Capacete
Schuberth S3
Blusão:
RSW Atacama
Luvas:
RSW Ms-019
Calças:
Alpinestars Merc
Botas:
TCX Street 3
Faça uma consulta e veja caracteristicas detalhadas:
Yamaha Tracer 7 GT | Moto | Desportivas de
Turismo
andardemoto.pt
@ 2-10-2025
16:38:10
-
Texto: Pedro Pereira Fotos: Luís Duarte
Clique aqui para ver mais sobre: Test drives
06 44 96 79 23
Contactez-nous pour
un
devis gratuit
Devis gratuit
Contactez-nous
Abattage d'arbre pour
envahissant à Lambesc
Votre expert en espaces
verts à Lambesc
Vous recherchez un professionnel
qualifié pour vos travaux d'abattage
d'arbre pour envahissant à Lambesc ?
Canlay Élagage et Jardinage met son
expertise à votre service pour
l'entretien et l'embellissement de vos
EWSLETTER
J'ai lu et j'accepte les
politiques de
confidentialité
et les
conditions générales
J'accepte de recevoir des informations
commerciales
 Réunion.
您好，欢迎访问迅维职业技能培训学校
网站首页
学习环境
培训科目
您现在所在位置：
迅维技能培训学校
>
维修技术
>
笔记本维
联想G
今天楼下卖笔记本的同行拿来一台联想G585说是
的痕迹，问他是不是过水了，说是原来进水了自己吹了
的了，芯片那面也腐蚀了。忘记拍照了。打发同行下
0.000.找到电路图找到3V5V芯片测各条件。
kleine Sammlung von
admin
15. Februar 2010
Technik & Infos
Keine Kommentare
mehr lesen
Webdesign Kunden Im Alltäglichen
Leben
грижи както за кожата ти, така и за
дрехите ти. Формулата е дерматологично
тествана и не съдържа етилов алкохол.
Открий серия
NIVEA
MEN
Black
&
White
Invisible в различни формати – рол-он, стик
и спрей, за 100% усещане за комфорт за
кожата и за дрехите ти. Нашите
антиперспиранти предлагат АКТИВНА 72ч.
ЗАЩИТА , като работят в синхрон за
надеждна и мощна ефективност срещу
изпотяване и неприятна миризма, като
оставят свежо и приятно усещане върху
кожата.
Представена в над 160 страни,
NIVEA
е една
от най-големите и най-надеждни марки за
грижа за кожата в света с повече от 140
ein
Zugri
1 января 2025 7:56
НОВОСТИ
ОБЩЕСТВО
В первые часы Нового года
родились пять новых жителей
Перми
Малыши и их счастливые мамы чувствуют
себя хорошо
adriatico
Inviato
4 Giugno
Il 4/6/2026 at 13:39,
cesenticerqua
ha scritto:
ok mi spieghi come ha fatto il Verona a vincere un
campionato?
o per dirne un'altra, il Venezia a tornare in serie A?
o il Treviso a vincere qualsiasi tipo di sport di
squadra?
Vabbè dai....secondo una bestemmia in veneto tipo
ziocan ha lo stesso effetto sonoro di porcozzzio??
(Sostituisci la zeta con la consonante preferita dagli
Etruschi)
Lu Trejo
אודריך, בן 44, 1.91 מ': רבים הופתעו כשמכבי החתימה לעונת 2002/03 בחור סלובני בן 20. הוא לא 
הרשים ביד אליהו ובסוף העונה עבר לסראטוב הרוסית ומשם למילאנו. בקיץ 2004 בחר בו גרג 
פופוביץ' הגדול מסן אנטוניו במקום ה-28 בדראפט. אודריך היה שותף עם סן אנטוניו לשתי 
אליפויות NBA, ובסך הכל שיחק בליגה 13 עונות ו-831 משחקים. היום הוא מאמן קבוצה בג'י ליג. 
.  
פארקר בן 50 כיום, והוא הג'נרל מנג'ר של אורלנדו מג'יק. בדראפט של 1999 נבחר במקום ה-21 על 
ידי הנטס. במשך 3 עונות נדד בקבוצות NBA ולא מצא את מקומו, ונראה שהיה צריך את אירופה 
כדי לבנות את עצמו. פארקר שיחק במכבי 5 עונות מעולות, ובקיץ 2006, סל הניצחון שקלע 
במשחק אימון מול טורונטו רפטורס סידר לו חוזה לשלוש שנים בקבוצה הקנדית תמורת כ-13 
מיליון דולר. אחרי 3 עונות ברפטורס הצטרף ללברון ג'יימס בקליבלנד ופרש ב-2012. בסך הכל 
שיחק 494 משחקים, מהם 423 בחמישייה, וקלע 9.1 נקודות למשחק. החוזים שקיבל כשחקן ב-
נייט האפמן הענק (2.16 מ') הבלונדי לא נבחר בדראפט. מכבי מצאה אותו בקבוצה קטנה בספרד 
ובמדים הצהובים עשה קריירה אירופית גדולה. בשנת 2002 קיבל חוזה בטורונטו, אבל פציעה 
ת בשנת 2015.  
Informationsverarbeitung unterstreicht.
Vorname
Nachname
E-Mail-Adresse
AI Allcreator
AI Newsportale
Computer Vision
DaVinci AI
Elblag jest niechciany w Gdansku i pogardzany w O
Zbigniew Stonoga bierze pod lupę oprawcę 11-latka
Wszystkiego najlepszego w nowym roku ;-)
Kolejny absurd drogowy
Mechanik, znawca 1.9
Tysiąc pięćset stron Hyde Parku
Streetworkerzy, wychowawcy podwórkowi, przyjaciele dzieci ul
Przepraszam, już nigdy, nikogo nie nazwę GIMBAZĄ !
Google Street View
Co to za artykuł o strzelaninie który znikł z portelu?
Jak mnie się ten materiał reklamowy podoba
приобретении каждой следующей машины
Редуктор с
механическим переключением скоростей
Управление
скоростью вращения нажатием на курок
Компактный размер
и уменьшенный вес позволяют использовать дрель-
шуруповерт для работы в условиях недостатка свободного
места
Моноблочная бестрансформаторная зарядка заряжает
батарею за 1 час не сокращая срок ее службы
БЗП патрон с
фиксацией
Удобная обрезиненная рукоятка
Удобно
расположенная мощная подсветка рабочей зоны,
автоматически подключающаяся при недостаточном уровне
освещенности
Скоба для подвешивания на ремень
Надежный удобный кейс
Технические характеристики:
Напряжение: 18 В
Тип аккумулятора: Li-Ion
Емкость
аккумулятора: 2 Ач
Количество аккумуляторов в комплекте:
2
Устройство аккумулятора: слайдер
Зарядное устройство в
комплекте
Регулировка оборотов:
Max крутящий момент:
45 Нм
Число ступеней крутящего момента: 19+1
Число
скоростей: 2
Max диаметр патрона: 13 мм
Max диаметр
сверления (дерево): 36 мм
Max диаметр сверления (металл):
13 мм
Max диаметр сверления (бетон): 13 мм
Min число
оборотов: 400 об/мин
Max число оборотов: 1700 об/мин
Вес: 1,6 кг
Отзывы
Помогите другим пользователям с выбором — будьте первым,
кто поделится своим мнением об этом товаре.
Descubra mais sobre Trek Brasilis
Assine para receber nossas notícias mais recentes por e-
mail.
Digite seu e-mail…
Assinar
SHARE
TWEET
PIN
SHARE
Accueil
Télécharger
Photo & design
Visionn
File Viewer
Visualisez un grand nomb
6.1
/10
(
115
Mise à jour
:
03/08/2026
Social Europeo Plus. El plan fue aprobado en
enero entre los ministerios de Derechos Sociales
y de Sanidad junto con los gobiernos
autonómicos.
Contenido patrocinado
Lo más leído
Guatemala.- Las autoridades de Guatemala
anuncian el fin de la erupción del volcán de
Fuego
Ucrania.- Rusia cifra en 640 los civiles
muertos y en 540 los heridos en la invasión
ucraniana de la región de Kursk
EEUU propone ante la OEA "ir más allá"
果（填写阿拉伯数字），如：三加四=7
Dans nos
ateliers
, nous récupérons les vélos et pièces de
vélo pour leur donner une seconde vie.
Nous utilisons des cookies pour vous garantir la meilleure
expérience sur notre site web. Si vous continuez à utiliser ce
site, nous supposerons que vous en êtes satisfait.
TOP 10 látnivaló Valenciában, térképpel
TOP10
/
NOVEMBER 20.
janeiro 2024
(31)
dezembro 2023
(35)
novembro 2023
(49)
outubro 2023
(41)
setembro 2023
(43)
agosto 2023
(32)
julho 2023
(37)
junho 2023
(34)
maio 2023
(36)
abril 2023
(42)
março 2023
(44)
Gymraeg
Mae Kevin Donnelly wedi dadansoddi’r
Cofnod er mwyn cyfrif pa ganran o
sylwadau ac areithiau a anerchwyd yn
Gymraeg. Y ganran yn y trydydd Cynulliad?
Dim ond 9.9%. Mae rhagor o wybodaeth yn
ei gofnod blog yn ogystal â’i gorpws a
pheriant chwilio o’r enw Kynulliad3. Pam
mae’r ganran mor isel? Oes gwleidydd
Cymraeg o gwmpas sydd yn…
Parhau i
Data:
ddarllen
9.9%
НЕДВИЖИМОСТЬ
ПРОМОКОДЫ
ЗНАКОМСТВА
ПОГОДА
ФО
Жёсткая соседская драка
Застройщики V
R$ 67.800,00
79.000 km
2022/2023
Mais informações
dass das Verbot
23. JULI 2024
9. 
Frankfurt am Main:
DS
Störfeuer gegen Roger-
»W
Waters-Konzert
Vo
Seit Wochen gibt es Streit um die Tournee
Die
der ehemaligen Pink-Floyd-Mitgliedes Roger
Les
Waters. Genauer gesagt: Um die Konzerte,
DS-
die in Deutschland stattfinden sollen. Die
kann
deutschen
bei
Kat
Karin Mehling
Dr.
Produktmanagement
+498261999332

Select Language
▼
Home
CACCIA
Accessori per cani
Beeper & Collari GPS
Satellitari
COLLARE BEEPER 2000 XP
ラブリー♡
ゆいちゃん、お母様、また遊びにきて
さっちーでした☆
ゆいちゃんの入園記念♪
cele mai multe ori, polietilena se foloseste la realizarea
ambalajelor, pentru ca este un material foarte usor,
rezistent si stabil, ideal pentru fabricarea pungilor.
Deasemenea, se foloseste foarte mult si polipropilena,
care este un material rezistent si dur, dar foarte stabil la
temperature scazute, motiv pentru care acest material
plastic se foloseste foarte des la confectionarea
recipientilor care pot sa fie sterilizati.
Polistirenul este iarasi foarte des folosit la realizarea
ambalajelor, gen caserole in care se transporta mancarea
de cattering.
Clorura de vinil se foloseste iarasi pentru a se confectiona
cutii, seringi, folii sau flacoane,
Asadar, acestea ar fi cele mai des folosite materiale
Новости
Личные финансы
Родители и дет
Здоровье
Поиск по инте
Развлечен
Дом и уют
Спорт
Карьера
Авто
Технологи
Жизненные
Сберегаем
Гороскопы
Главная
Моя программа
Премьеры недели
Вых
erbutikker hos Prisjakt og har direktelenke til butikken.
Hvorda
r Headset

◆ EXERCISE DIRECTIONS ◆
What you output must be the lines from the opening of the material above up to and including the line with "Vous recherchez un professionnel", reproduced exactly.

◆ OUTPUT FOR THIS EXERCISE ◆
Capacete
Schuberth S3
Blusão:
RSW Atacama
Luvas:
RSW Ms-019
Calças:
Alpinestars Merc
Botas:
TCX Street 3
Faça uma consulta e veja caracteristicas detalhadas:
Yamaha Tracer 7 GT | Moto | Desportivas de
Turismo
andardemoto.pt
@ 2-10-2025
16:38:10
-
Texto: Pedro Pereira Fotos: Luís Duarte
Clique aqui para ver mais sobre: Test drives
06 44 96 79 23
Contactez-nous pour
un
devis gratuit
Devis gratuit
Contactez-nous
Abattage d'arbre pour
envahissant à Lambesc
Votre expert en espaces
verts à Lambesc
Vous recherchez un professionnel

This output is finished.